Reunir todos é um problema... Não é prá
qualquer um.
Os truques, os segredos, o imprevisível.
Ás vezes dá até vontade de desistir...
Mas a vida... Sempre arruma um jeito de nos
entusiasmar e abrir o apetite.
O tempo põe a mesa, determina o número de
cadeiras e os lugares.
Súbito, feito milagre, a família está
servida.
Fulana sai a mais inteligente de todas.
Beltrano veio no ponto; é o mais brincalhão e
comunicativo: unanimidade.
Sicrano, quem diria? Solou, endureceu,
murchou antes do tempo.
Este é o mais gordo, generoso, farto,
abundante.
Aquele o que surpreendeu e foi morar longe.
Ela, a mais apaixonada. A oura, a mais
consistente...
Já estão aí? Todos? Ótimo.
Agora, ponha o avental, pegue a tábua, a faca
mais afiada e tome alguns cuidados.
Logo, logo, você também está cheirando a alho
e cebola.
Não se envergonhe de chorar.
Família é prato que emociona.
E a gente chora mesmo: de alegria, de raiva
ou de tristeza.
Primeiro cuidado: temperos exóticos alteram o
sabor do parentesco.
Mas, se misturadas com delicadeza, estas
especiarias, que quase sempre vem da África e do Oriente e nos parecem
estranhas ao paladar, tornam a família muito mais colorida, interessante e
saborosa.
Atenção também com pesos e medidas. Uma
pitada a mais disso ou daquilo e, pronto: é um verdadeiro desastre.
Família é um prato extremamente sensível.

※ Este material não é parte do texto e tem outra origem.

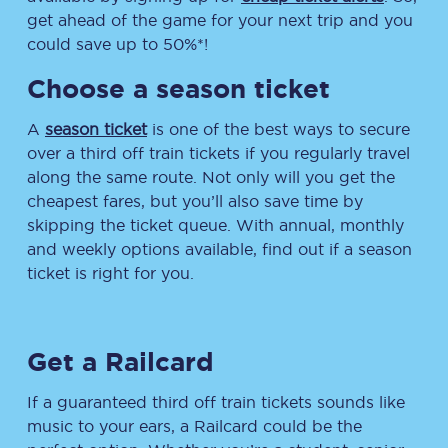
get ahead of the game for your next trip and you
could save up to 50%*!
Choose a season ticket
A
season ticket
is one of the best ways to secure
over a third off train tickets if you regularly travel
along the same route. Not only will you get the
cheapest fares, but you’ll also save time by
skipping the ticket queue. With annual, monthly
and weekly options available, find out if a season
ticket is right for you.
Get a Railcard
If a guaranteed third off train tickets sounds like
music to your ears, a Railcard could be the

Tudo tem de ser muito bem pesado, muito bem medido.
Outra coisa: é preciso ter boa mão, ser
profissional. Principalmente na hora que decide meter a colher. Saber meter a
colher é uma verdadeira obra de arte.
Uma grande amiga minha desandou a receita de
toda a família, só porque meteu a colher na hora errada.

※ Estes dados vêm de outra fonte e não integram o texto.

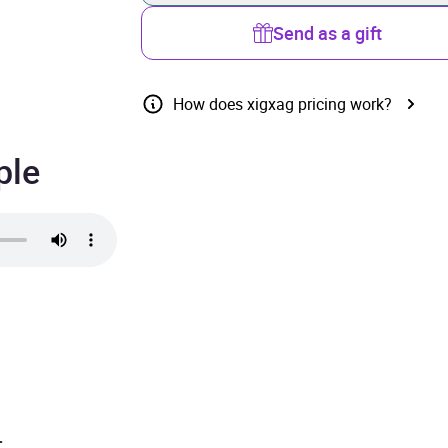
Send as a gift
How does xigxag pricing work?
ple
.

O pior é que ainda tem gente que acredita na
receita da família perfeita.
Família é afinidade. É à Moda da Casa.
E cada casa gosta de preparar a família a seu
jeito.
Há famílias doces.
Outras, meio amargas.
Outras apimentadíssimas.
Há também as que não têm gosto de nada, seria
assim um tipo de Família Dieta, que você suporta só pra manter a linha.
Seja como for, família é prato que deve ser
servido sempre quente, quentíssimo.
Uma família fria é insuportável, impossível
de engolir.
Enfim, receita de família não se copia, se
inventa.
A gente vai aprendendo aos poucos,
improvisando e transmitindo o que sabe no dia-a-dia.
Se puder saborear, saboreie.
Não ligue para etiquetas.
Passe o pão naquele molhinho que ficou na
porcelana, na louça, no alumínio ou barro. Aproveite ao máximo.
FAMÍLIA É PRATO QUE QUANDO SE ACABA, NUNCA
MAIS SE REPETE.
(Trecho
do Livro “O Arroz de Palma”, de Francisco Azevedo).